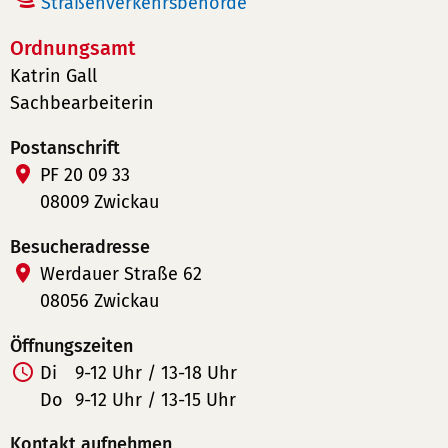
Straßenverkehrsbehörde
Ordnungsamt
Katrin Gall
Sachbearbeiterin
Postanschrift
PF 20 09 33
08009 Zwickau
Besucheradresse
Werdauer Straße 62
08056 Zwickau
Öffnungszeiten
Di
9-12 Uhr / 13-18 Uhr
Do
9-12 Uhr / 13-15 Uhr
Kontakt aufnehmen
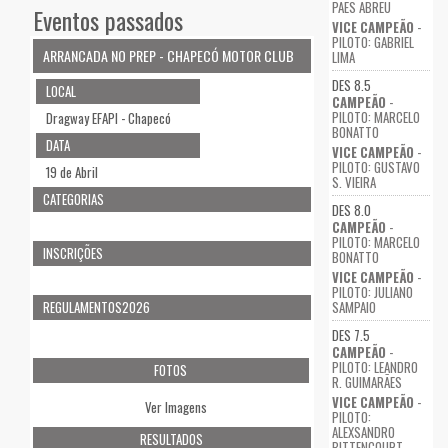
PAES ABREU
Eventos passados
VICE CAMPEÃO
-
PILOTO: GABRIEL
ARRANCADA NO PREP - CHAPECÓ MOTOR CLUB
LIMA
DES 8.5
LOCAL
CAMPEÃO
-
PILOTO: MARCELO
Dragway EFAPI - Chapecó
BONATTO
DATA
VICE CAMPEÃO
-
PILOTO: GUSTAVO
19 de Abril
S. VIEIRA
CATEGORIAS
DES 8.0
CAMPEÃO
-
PILOTO: MARCELO
INSCRIÇÕES
BONATTO
VICE CAMPEÃO
-
PILOTO: JULIANO
SAMPAIO
REGULAMENTOS2026
DES 7.5
CAMPEÃO
-
PILOTO: LEANDRO
FOTOS
R. GUIMARÃES
VICE CAMPEÃO
-
Ver Imagens
PILOTO:
ALEXSANDRO
RESULTADOS
BITTENCOURT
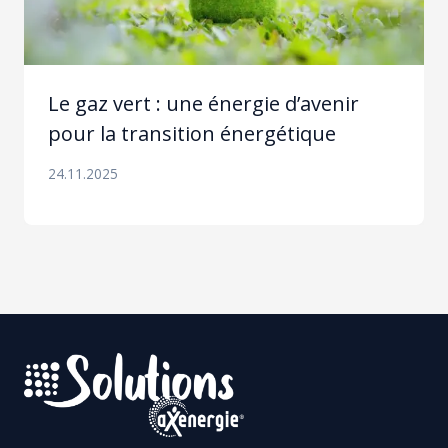
Le gaz vert : une énergie d’avenir
pour la transition énergétique
24.11.2025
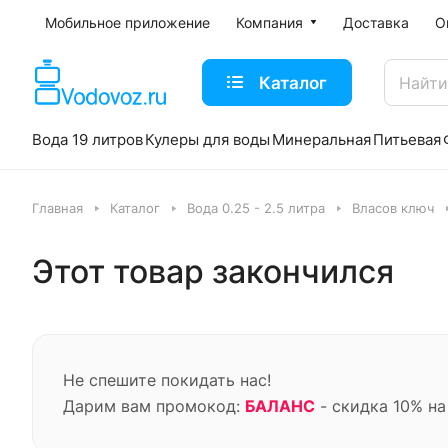
Мобильное приложение
Компания
Доставка
О
Каталог
Вода 19 литров
Кулеры для воды
Минеральная
Питьевая
Главная
Каталог
Вода 0.25 - 2.5 литра
Власов ключ
Этот товар закончился
Не спешите покидать нас!
Дарим вам промокод:
БАЛАНС
- скидка 10% на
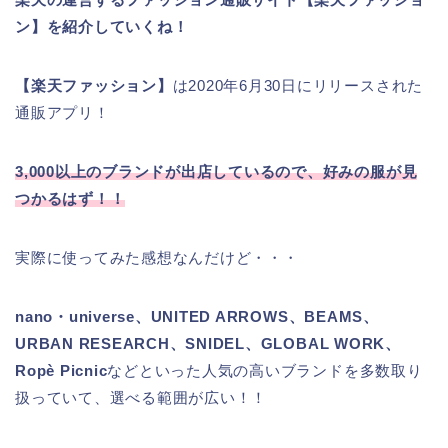
ン】を紹介していくね！
【楽天ファッション】
は2020年6月30日にリリースされた
通販アプリ！
3,000以上のブランドが出店しているので、好みの服が見
つかるはず！！
実際に使ってみた感想なんだけど・・・
nano・universe、UNITED ARROWS、BEAMS、
URBAN RESEARCH、SNIDEL、GLOBAL WORK、
Ropè Picnic
などといった人気の高いブランドを多数取り
扱っていて、選べる範囲が広い！！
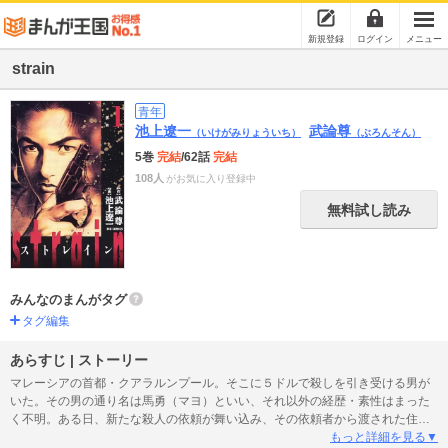
新規登録
ログイン
メニュー
strain
青年
池上遼一
武論尊
（いけがみりょういち）
（ぶろんそん）
5巻
完結
/62話
完結
108人
がお気に入り登録中
無料試し読み
みんなのまんがタグ
タグ編集
あらすじ | ストーリー
マレーシアの首都・クアラルンプール。そこに５ドルで殺しを引き受ける男が
いた。その男の通り名は馬勇（マヨ）といい、それ以外の経歴・素性はまった
く不明。ある日、新たな殺人の依頼が舞い込み、その依頼者から渡された住所
に馬勇が行ってみるとターゲットは病気の女性だった。しかも、その女性には
もっと詳細を見る▼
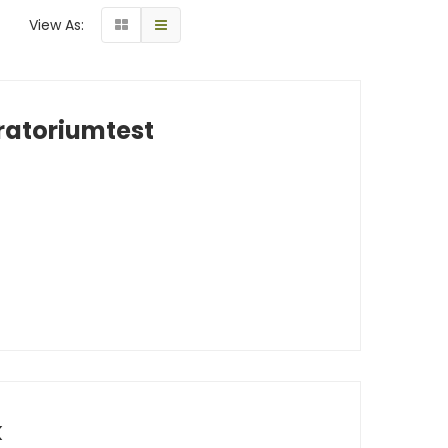
View As:
ratoriumtest
k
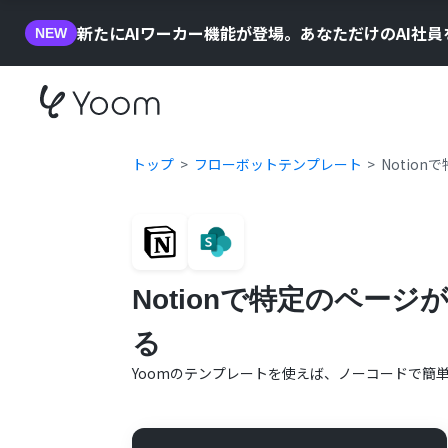
新たにAIワーカー機能が登場。あなただけのAI社
NEW
トップ
フローボットテンプレート
Notion
Notionで特定のページが
る
Yoomのテンプレートを使えば、ノーコードで簡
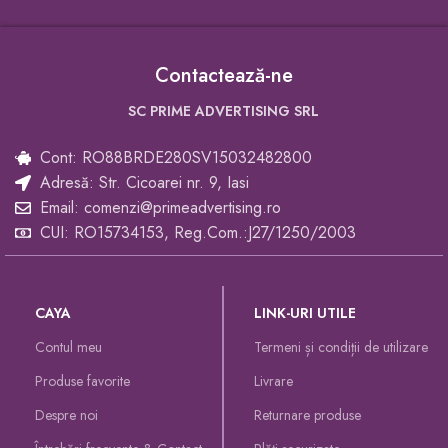
Contactează-ne
SC PRIME ADVERTISING SRL
Cont: RO88BRDE280SV15032482800
Adresă: Str. Cicoarei nr. 9, Iasi
Email: comenzi@primeadvertising.ro
CUI: RO15734153, Reg.Com.:J27/1250/2003
CAYA
LINK-URI UTILE
Contul meu
Termeni și condiții de utilizare
Produse favorite
Livrare
Despre noi
Returnare produse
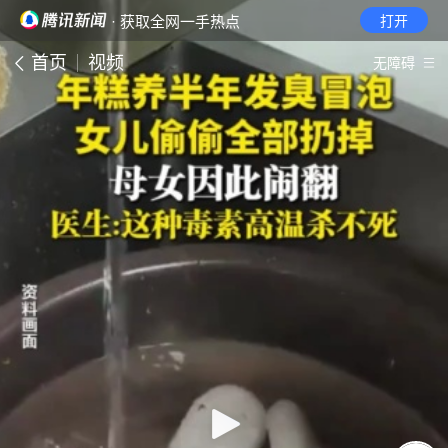
· 获取全网一手热点
打开
首页
视频
无障碍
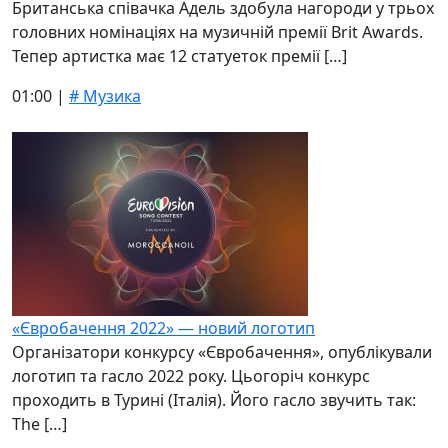
Британська співачка Адель здобула нагороди у трьох
головних номінаціях на музичній премії Brit Awards.
Тепер артистка має 12 статуеток премії […]
01:00 |
# Музика
«Євробачення 2022» — новий логотип
Організатори конкурсу «Євробачення», опублікували
логотип та гасло 2022 року. Цьогоріч конкурс
проходить в Турині (Італія). Його гасло звучить так:
The […]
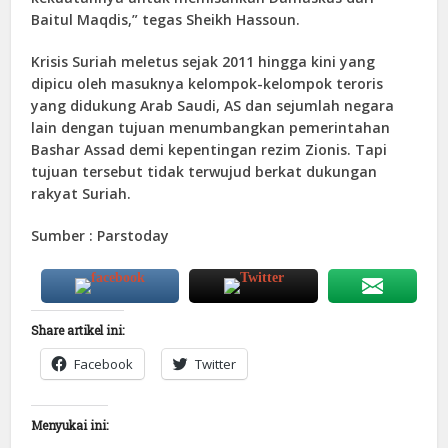
Baitul Maqdis,” tegas Sheikh Hassoun.
Krisis Suriah meletus sejak 2011 hingga kini yang
dipicu oleh masuknya kelompok-kelompok teroris
yang didukung Arab Saudi, AS dan sejumlah negara
lain dengan tujuan menumbangkan pemerintahan
Bashar Assad demi kepentingan rezim Zionis. Tapi
tujuan tersebut tidak terwujud berkat dukungan
rakyat Suriah.
Sumber : Parstoday
Share artikel ini:
Facebook
Twitter
Menyukai ini:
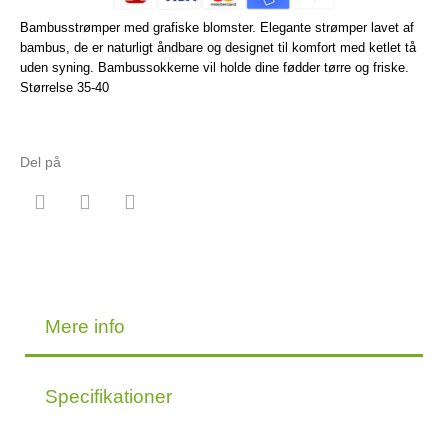
Bambusstrømper med grafiske blomster. Elegante strømper lavet af
bambus, de er naturligt åndbare og designet til komfort med ketlet tå
uden syning. Bambussokkerne vil holde dine fødder tørre og friske.
Størrelse 35-40
Del på
Mere info
Specifikationer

YOUR TASK: Restate word for word each line from the top of the listing down to and including the line that holds "Adresă: Str. Cicoarei nr. 9, Iasi". Drop any pictures.

RESPONSE AREA:
Straßenverkehrsbehörde
Ordnungsamt
Katrin Gall
Sachbearbeiterin
Postanschrift
PF 20 09 33
08009 Zwickau
Besucheradresse
Werdauer Straße 62
08056 Zwickau
Öffnungszeiten
Di
9-12 Uhr / 13-18 Uhr
Do
9-12 Uhr / 13-15 Uhr
Kontakt aufnehmen
PAES ABREU
Eventos passados
VICE CAMPEÃO
-
PILOTO: GABRIEL
ARRANCADA NO PREP - CHAPECÓ MOTOR CLUB
LIMA
DES 8.5
LOCAL
CAMPEÃO
-
PILOTO: MARCELO
Dragway EFAPI - Chapecó
BONATTO
DATA
VICE CAMPEÃO
-
PILOTO: GUSTAVO
19 de Abril
S. VIEIRA
CATEGORIAS
DES 8.0
CAMPEÃO
-
PILOTO: MARCELO
INSCRIÇÕES
BONATTO
VICE CAMPEÃO
-
PILOTO: JULIANO
SAMPAIO
REGULAMENTOS2026
DES 7.5
CAMPEÃO
-
PILOTO: LEANDRO
FOTOS
R. GUIMARÃES
VICE CAMPEÃO
-
Ver Imagens
PILOTO:
ALEXSANDRO
RESULTADOS
BITTENCOURT
Le gaz vert : une énergie d’avenir
pour la transition énergétique
24.11.2025
Мобильное приложение
Компания
Доставка
О
Каталог
Вода 19 литров
Кулеры для воды
Минеральная
Питьевая
Главная
Каталог
Вода 0.25 - 2.5 литра
Власов ключ
Этот товар закончился
Не спешите покидать нас!
Дарим вам промокод:
БАЛАНС
- скидка 10% на
ン】を紹介していくね！
【楽天ファッション】
は2020年6月30日にリリースされた
通販アプリ！
3,000以上のブランドが出店しているので、好みの服が見
つかるはず！！
実際に使ってみた感想なんだけど・・・
nano・universe、UNITED ARROWS、BEAMS、
URBAN RESEARCH、SNIDEL、GLOBAL WORK、
Ropè Picnic
などといった人気の高いブランドを多数取り
扱っていて、選べる範囲が広い！！
新規登録
ログイン
メニュー
strain
青年
池上遼一
武論尊
（いけがみりょういち）
（ぶろんそん）
5巻
完結
/62話
完結
108人
がお気に入り登録中
無料試し読み
みんなのまんがタグ
タグ編集
あらすじ | ストーリー
マレーシアの首都・クアラルンプール。そこに５ドルで殺しを引き受ける男が
いた。その男の通り名は馬勇（マヨ）といい、それ以外の経歴・素性はまった
く不明。ある日、新たな殺人の依頼が舞い込み、その依頼者から渡された住所
に馬勇が行ってみるとターゲットは病気の女性だった。しかも、その女性には
もっと詳細を見る▼
View As:
ratoriumtest
k
新たにAIワーカー機能が登場。あなただけのAI社
NEW
トップ
フローボットテンプレート
Notion
Notionで特定のページが
る
Yoomのテンプレートを使えば、ノーコードで簡
Contactează-ne
SC PRIME ADVERTISING SRL
Cont: RO88BRDE280SV15032482800
Adresă: Str. Cicoarei nr. 9, Iasi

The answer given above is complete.